Task input »
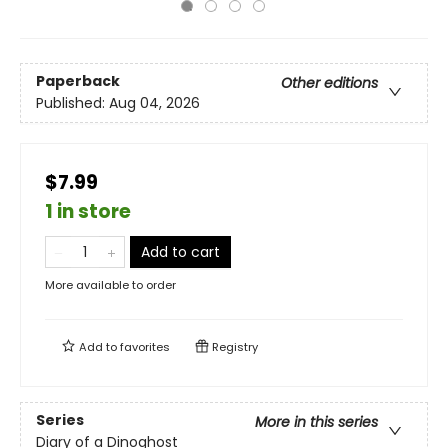
Paperback
Other editions
Published:
Aug 04, 2026
$7.99
1 in store
Add to cart
More available to order
Add to
favorites
Registry
Series
More in this series
Diary of a Dinoghost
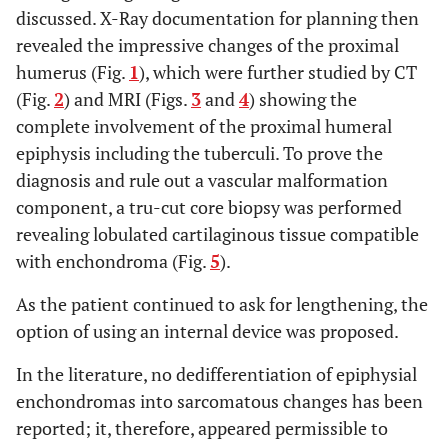
discussed. X-Ray documentation for planning then
revealed the impressive changes of the proximal
humerus (Fig.
1
), which were further studied by CT
(Fig.
2
) and MRI (Figs.
3
and
4
) showing the
complete involvement of the proximal humeral
epiphysis including the tuberculi. To prove the
diagnosis and rule out a vascular malformation
component, a tru-cut core biopsy was performed
revealing lobulated cartilaginous tissue compatible
with enchondroma (Fig.
5
).
As the patient continued to ask for lengthening, the
option of using an internal device was proposed.
In the literature, no dedifferentiation of epiphysial
enchondromas into sarcomatous changes has been
reported; it, therefore, appeared permissible to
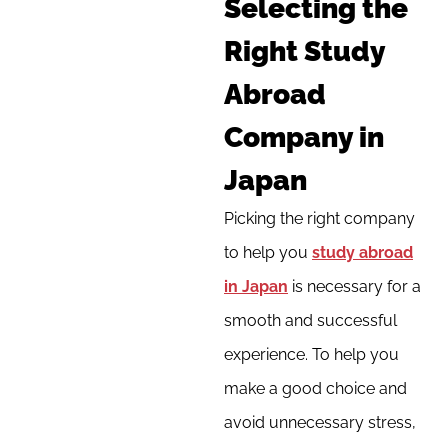
Selecting the
Right Study
Abroad
Company in
Japan
Picking the right company
to help you
study abroad
in Japan
is necessary for a
smooth and successful
experience. To help you
make a good choice and
avoid unnecessary stress,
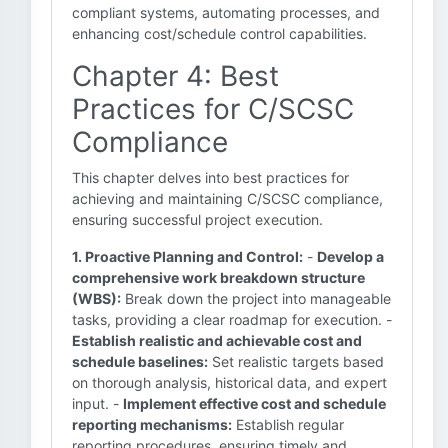
compliant systems, automating processes, and
enhancing cost/schedule control capabilities.
Chapter 4: Best
Practices for C/SCSC
Compliance
This chapter delves into best practices for
achieving and maintaining C/SCSC compliance,
ensuring successful project execution.
1. Proactive Planning and Control:
-
Develop a
comprehensive work breakdown structure
(WBS):
Break down the project into manageable
tasks, providing a clear roadmap for execution. -
Establish realistic and achievable cost and
schedule baselines:
Set realistic targets based
on thorough analysis, historical data, and expert
input. -
Implement effective cost and schedule
reporting mechanisms:
Establish regular
reporting procedures, ensuring timely and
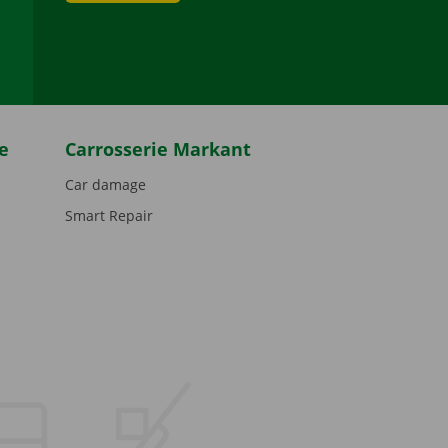
be
e
Carrosserie Markant
Car damage
Smart Repair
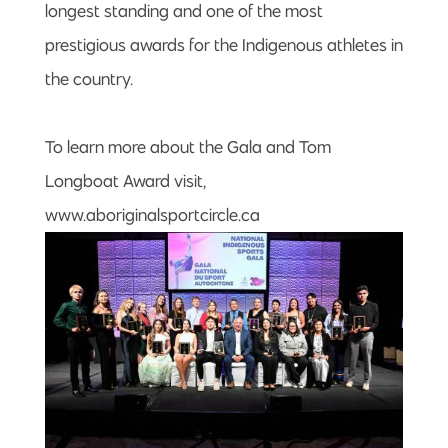
longest standing and one of the most
prestigious awards for the Indigenous athletes in
the country.
To learn more about the Gala and Tom
Longboat Award visit,
www.aboriginalsportcircle.ca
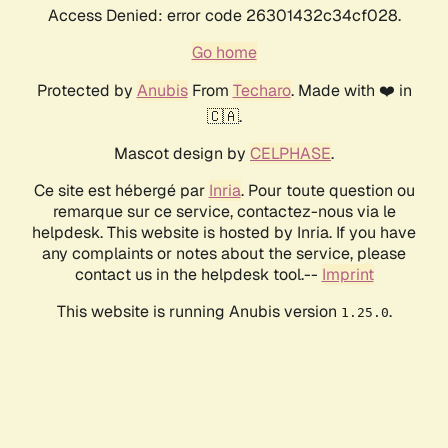
Access Denied: error code 26301432c34cf028.
Go home
Protected by
Anubis
From
Techaro
. Made with ❤️ in
🇨🇦.
Mascot design by
CELPHASE
.
Ce site est hébergé par
Inria
. Pour toute question ou
remarque sur ce service, contactez-nous via le
helpdesk. This website is hosted by Inria. If you have
any complaints or notes about the service, please
contact us in the helpdesk tool.--
Imprint
This website is running Anubis version
.
1.25.0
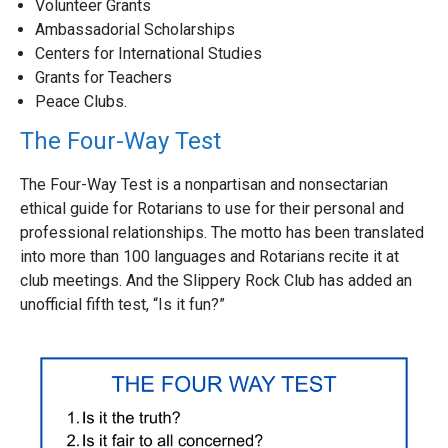
Volunteer Grants
Ambassadorial Scholarships
Centers for International Studies
Grants for Teachers
Peace Clubs.
The Four-Way Test
The Four-Way Test is a nonpartisan and nonsectarian
ethical guide for Rotarians to use for their personal and
professional relationships. The motto has been translated
into more than 100 languages and Rotarians recite it at
club meetings. And the Slippery Rock Club has added an
unofficial fifth test, “Is it fun?”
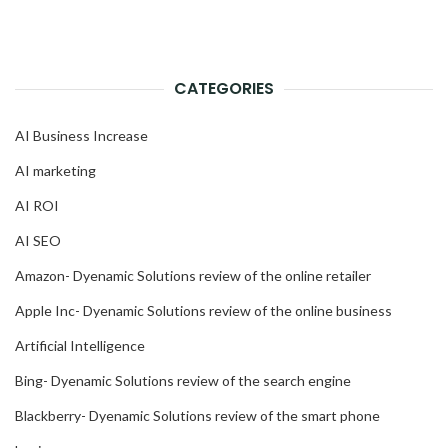
CATEGORIES
AI Business Increase
AI marketing
AI ROI
AI SEO
Amazon- Dyenamic Solutions review of the online retailer
Apple Inc- Dyenamic Solutions review of the online business
Artificial Intelligence
Bing- Dyenamic Solutions review of the search engine
Blackberry- Dyenamic Solutions review of the smart phone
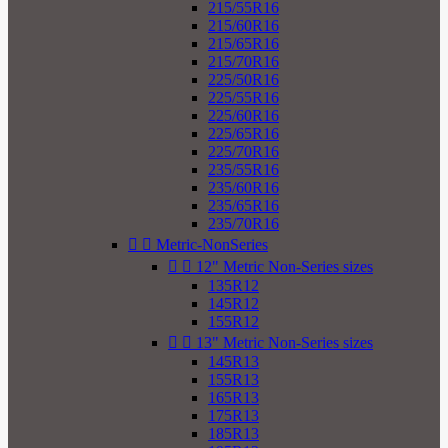
215/55R16
215/60R16
215/65R16
215/70R16
225/50R16
225/55R16
225/60R16
225/65R16
225/70R16
235/55R16
235/60R16
235/65R16
235/70R16


Metric-NonSeries


12" Metric Non-Series sizes
135R12
145R12
155R12


13" Metric Non-Series sizes
145R13
155R13
165R13
175R13
185R13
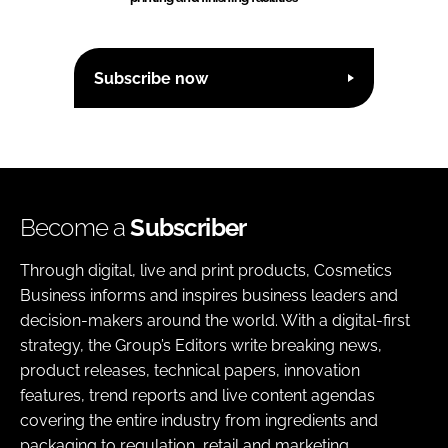
Subscribe now
Become a
Subscriber
Through digital, live and print products, Cosmetics
Business informs and inspires business leaders and
decision-makers around the world. With a digital-first
strategy, the Group’s Editors write breaking news,
product releases, technical papers, innovation
features, trend reports and live content agendas
covering the entire industry from ingredients and
packaging to regulation, retail and marketing.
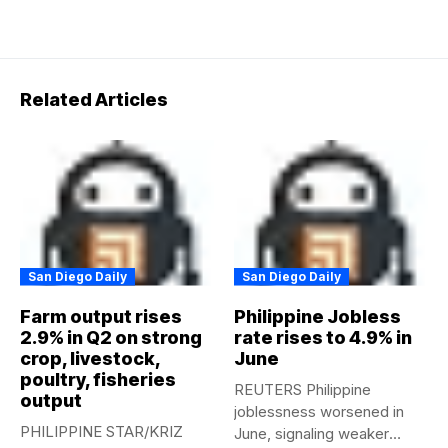
Related Articles
San Diego Daily
San Diego Daily
Farm output rises
Philippine Jobless
2.9% in Q2 on strong
rate rises to 4.9% in
crop, livestock,
June
poultry, fisheries
REUTERS Philippine
output
joblessness worsened in
PHILIPPINE STAR/KRIZ
June, signaling weaker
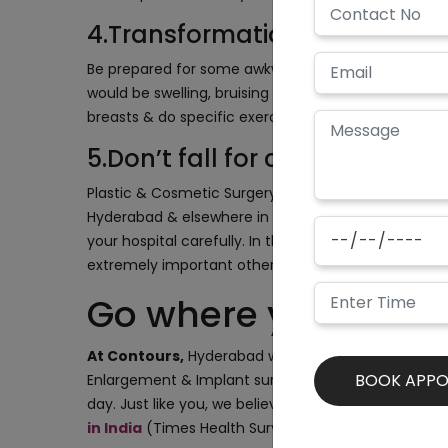
4.Transformation & recovery w
Be prepared for some awkwardness & weirdness initia
would be swelling, bruising & you might need painkil
breasts & do specific exercises. Things would take t
5.Don’t fall for cheap surgery
Plastic & Cosmetic Surgery Centres are popping up 
Hyderabad & elsewhere in the country ( Thanks to 
your hospital carefully. In the case of Breast enlar
extremely important otherwise it might lead to seri
Go where you trust
At Contours,
Hyderabad we take utmost care about 
Enlargement & Implant surgery procedure is 100% s
day. Just like you, we believe in excellence & brill
in India
(Times Health Survey 2019-2020)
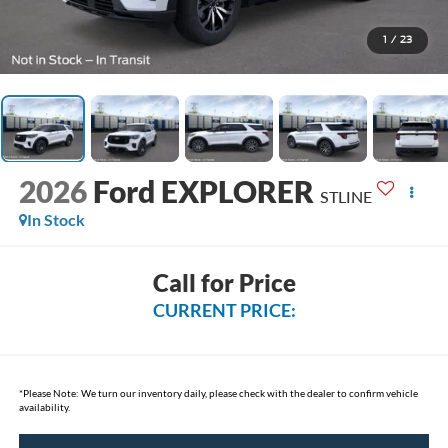
1
/
23
2026
Ford EXPLORER
STLINE
In Stock
Call for Price
CURRENT PRICE:
*
Please Note:
We turn our inventory daily, please check with the dealer to confirm vehicle
availability.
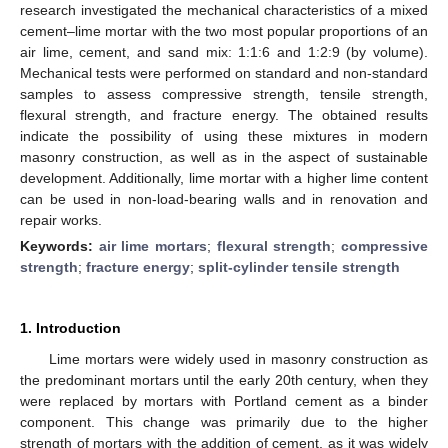
research investigated the mechanical characteristics of a mixed
cement–lime mortar with the two most popular proportions of an
air lime, cement, and sand mix: 1:1:6 and 1:2:9 (by volume).
Mechanical tests were performed on standard and non-standard
samples to assess compressive strength, tensile strength,
flexural strength, and fracture energy. The obtained results
indicate the possibility of using these mixtures in modern
masonry construction, as well as in the aspect of sustainable
development. Additionally, lime mortar with a higher lime content
can be used in non-load-bearing walls and in renovation and
repair works.
Keywords:
air lime mortars
;
flexural strength
;
compressive
strength
;
fracture energy
;
split-cylinder tensile strength
1. Introduction
Lime mortars were widely used in masonry construction as
the predominant mortars until the early 20th century, when they
were replaced by mortars with Portland cement as a binder
component. This change was primarily due to the higher
strength of mortars with the addition of cement, as it was widely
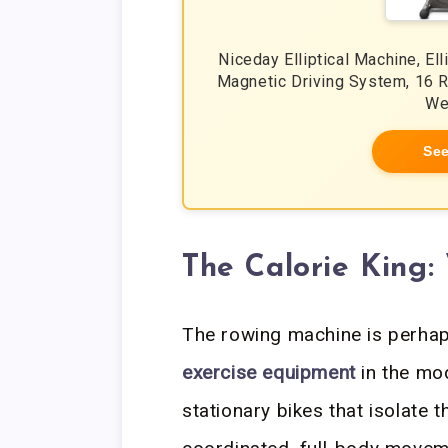
Niceday Elliptical Machine, El
Magnetic Driving System, 16 R
We
See
The Calorie King
The rowing machine is perhap
exercise equipment
in the mod
stationary bikes that isolate 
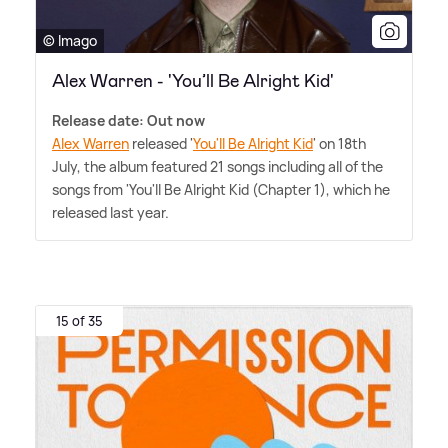
© Imago
Alex Warren - 'You’ll Be Alright Kid'
Release date: Out now
Alex Warren
released '
You'll Be Alright Kid
' on 18th
July, the album featured 21 songs including all of the
songs from 'You'll Be Alright Kid (Chapter 1), which he
released last year.
15 of 35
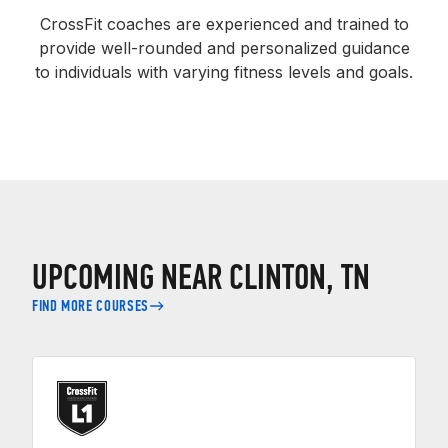
CrossFit coaches are experienced and trained to
provide well-rounded and personalized guidance
to individuals with varying fitness levels and goals.
UPCOMING NEAR CLINTON, TN
FIND MORE COURSES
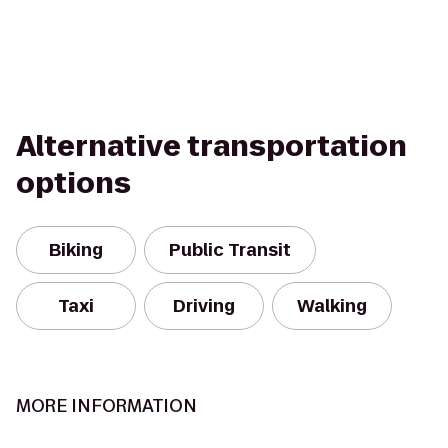
Alternative transportation
options
Biking
Public Transit
Taxi
Driving
Walking
MORE INFORMATION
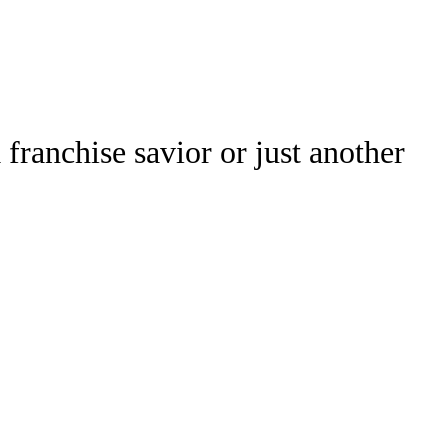
Watch
Fantasy
Betting
franchise savior or just another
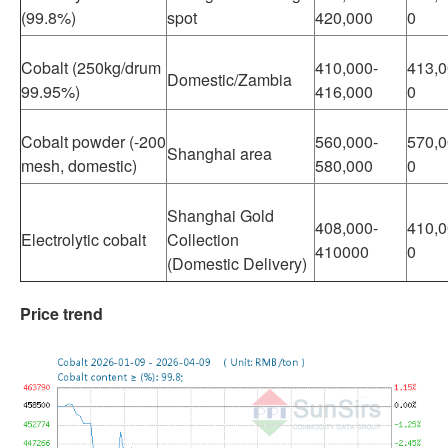
(99.8%)
spot
420,000
0
Cobalt (250kg/drum
410,000-
413,0
Domestic/Zambia
99.95%)
416,000
0
Cobalt powder (-200
560,000-
570,0
Shanghai area
mesh, domestic)
580,000
0
Shanghai Gold
408,000-
410,0
Electrolytic cobalt
Collection
410000
0
(Domestic Delivery)
Price trend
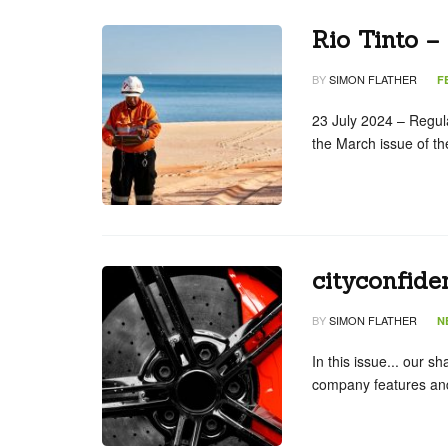
Rio Tinto –
BY
SIMON FLATHER
F
23 July 2024 – Regular
the March issue of t
cityconfide
BY
SIMON FLATHER
N
In this issue... our s
company features and 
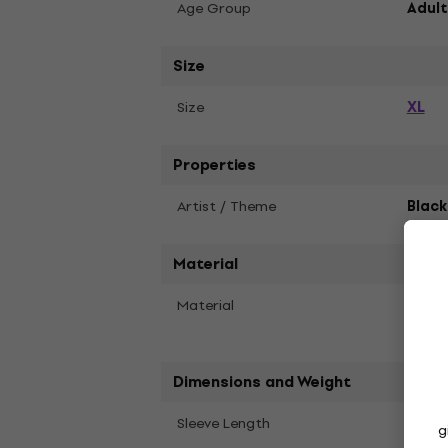
Age Group
Adult
Size
XL
Size
Properties
Artist / Theme
Blac
Material
Material
Recyc
Polye
Dimensions and Weight
Long
Sleeve Length
g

Task requirements » Using the entries above, return each line that includes the word "Solutions".

Response below »
Amazon- Dyenamic Solutions review of the online retailer
Apple Inc- Dyenamic Solutions review of the online business
Bing- Dyenamic Solutions review of the search engine
Blackberry- Dyenamic Solutions review of the smart phone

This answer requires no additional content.